Was uns mit den Sternen verbindet


Nachdem wir in den letzten Monaten viel Wissenswertes über die Sonne erfahren haben - und vielleicht auch nicht wenige Menschen auf dieser Insel leben, weil es hier recht viel Sonne gibt - so ist zumindest mal der Bezug zu unserem Heimatstern hergestellt. Das eigentliche Thema geht aber in eine etwas andere Richtung.

Von der Sonne wissen wir, was sie am "Leben" hält, nämlich die Verbrennung von Wasserstoff in Helium. In einigen Milliarden Jahren folgt zudem die Verbrennung von Helium in Kohlenstoff und Sauerstoff. Diese hier beteiligten Elemente - Wasserstoff, Helium, Kohlenstoff und Sauerstoff - sind den meisten von Ihnen durchaus bekannt, insbesondere die Verbindung von zwei Teilen Wasserstoff mit einem Teil Sauerstoff: das Wasser.

Fügt man sehr viele der winzigen Wassermoleküle zueinander, so erhält man irgendwann einen Tropfen, ein Glas Wasser, oder, wenn es gleich etwas mehr sein soll, ein ganzes Schwimmbad davon.
Die Sauerstoffteilchen, bzw. Atome, sind allerdings viel größer als die Wasserstoffatome, und auch ihre Masse übertrifft die von Wasserstoff um das etwa 16fache. So kommt es also, daß ein Schwimmbad gefüllt mit Wasser, zwar doppelt soviel Wasserstoffatome wie Sauerstoffatome enthält, bezüglich der Masse aber zu etwa 90% aus Sauerstoff besteht.
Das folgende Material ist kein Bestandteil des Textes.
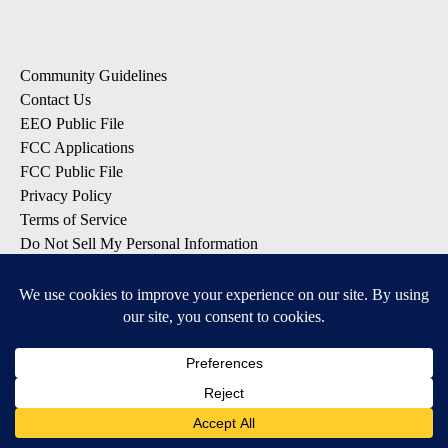
Community Guidelines
Contact Us
EEO Public File
FCC Applications
FCC Public File
Privacy Policy
Terms of Service
Do Not Sell My Personal Information
SUBSCRIBE: KTVZ NEWSLETTERS
Breaking News
Contests & Promotions
Local News Updates
Local Alert Forecast
Local Alert Weather Warnings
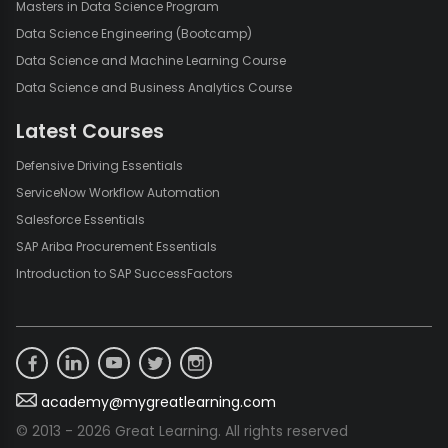
Masters in Data Science Program
Data Science Engineering (Bootcamp)
Data Science and Machine Learning Course
Data Science and Business Analytics Course
Latest Courses
Defensive Driving Essentials
ServiceNow Workflow Automation
Salesforce Essentials
SAP Ariba Procurement Essentials
Introduction to SAP SuccessFactors
academy@mygreatlearning.com
© 2013 - 2026 Great Learning. All rights reserved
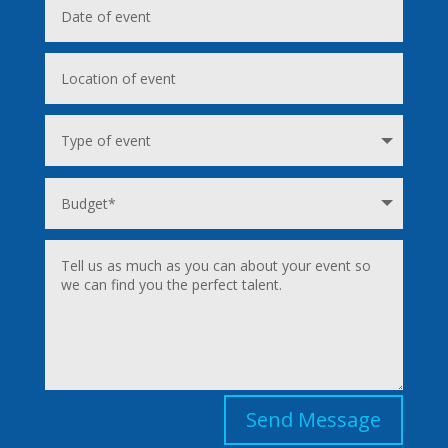
Send Message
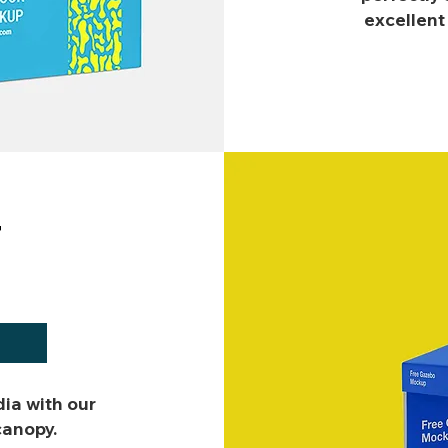
excellent
T
dia with our
canopy.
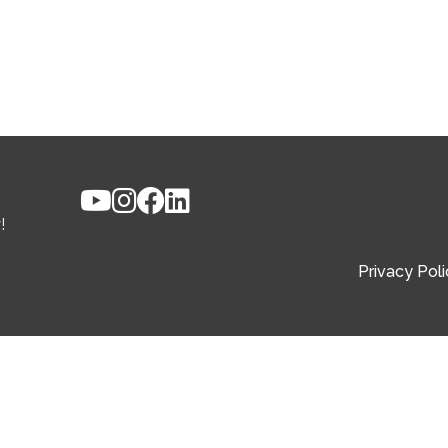
!
Privacy Poli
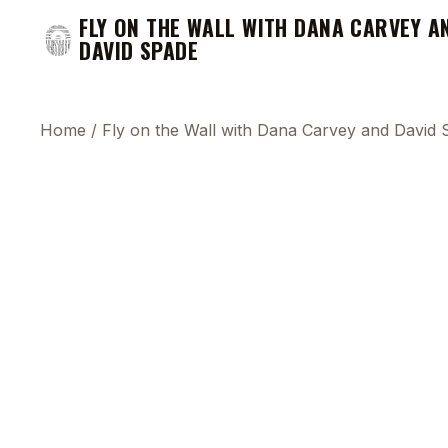
FLY ON THE WALL WITH DANA CARVEY A
DAVID SPADE
Home
/
Fly on the Wall with Dana Carvey and David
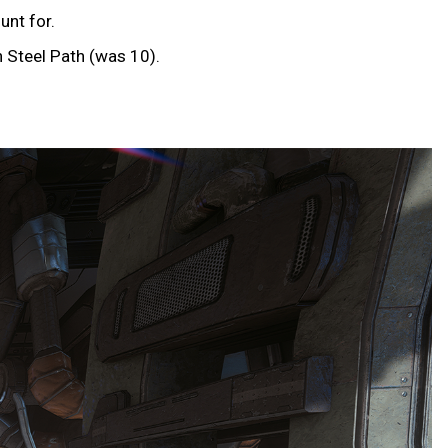
unt for.
 Steel Path (was 10).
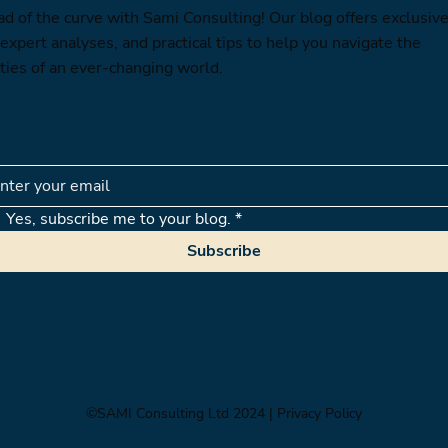
ad of the curve with Sami Consulting! Our blog offers exclusiv
 expert analyses, and practical tips to help you navigate the
ties of an ever-changing world.
Yes, subscribe me to your blog.
*
Subscribe
©SAMI Consulting Ltd 2024
| Privacy Policy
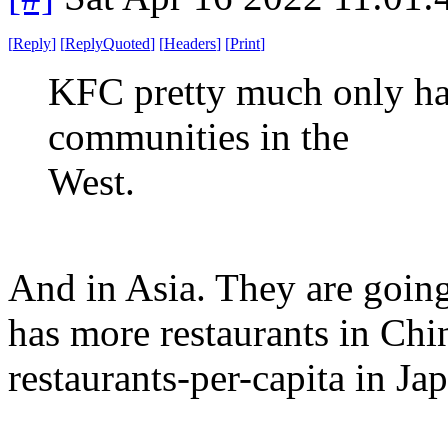
[
Reply
]
[
ReplyQuoted
]
[
Headers
]
[
Print
]
KFC pretty much only ha
communities in the
West.
And in Asia. They are goin
has more restaurants in Chi
restaurants-per-capita in Ja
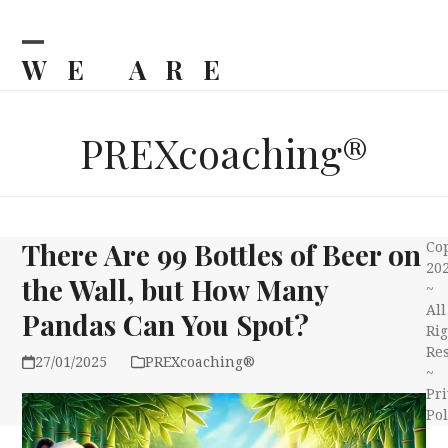
Skip
to
content
WE ARE
Open
Close
mobile
mobile
BILJKA
menu
menu
PREXcoaching®
There Are 99 Bottles of Beer on
Co
20
the Wall, but How Many
~
All
Pandas Can You Spot?
Rig
Re
27/01/2025
PREXcoaching®
~
Pri
Pol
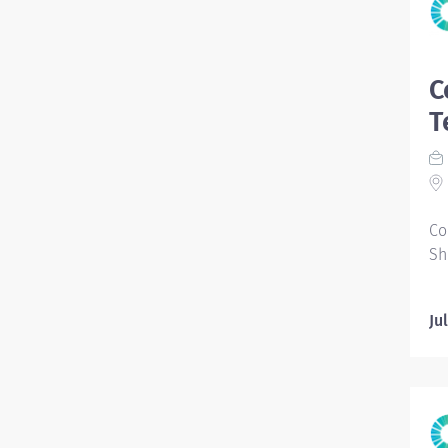
C
T
Co
Sh
Ju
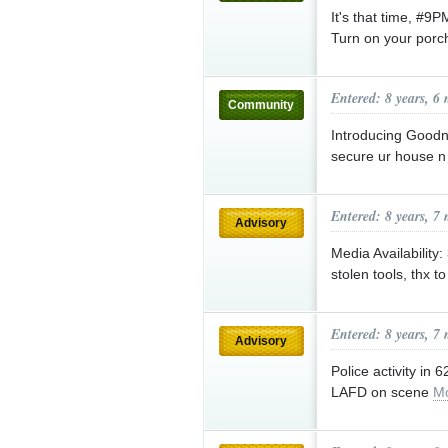
It's that time, #9
Turn on your porch
Entered: 8 years, 6
Community
Introducing Goodn
secure ur house 
Entered: 8 years, 7
Advisory
Media Availability
stolen tools, thx 
Entered: 8 years, 7
Advisory
Police activity in
LAFD on scene
Mo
Trotz dieses Überangebotes an Sauerstoff droht Nichtschwimmern aber eine akute Unterversorgung desselben, wenn sie ungewollt vom Beckenrand hineinfallen.
Warum ist das so? Die Antwort ist den meisten natürlich bekannt: in gebundener Form, also in Verbindung mit Wasserstoff, nützt uns der Sauerstoff beim Atmen nicht. Auf elektrischem Wege kann man aber Wasser in seine Bestandteile Sauerstoff und Wasserstoff zerlegen, ein Vorgang der heute in der chemischen Industrie tagtäglich tausendfach zum Einsatz kommt.

Nicht viel anders ist es auch mit der uns umgebenden Luft. Diese besteht nur zu etwa 20% aus Sauerstoff. Der Rest wird fast ausschließlich von einem Gas gestellt, das allgemein unter dem Namen "Stickstoff" bekannt ist. Dieses wird also bei jedem Luft holen praktisch "völlig sinnlos" ein- und ausgeatmet…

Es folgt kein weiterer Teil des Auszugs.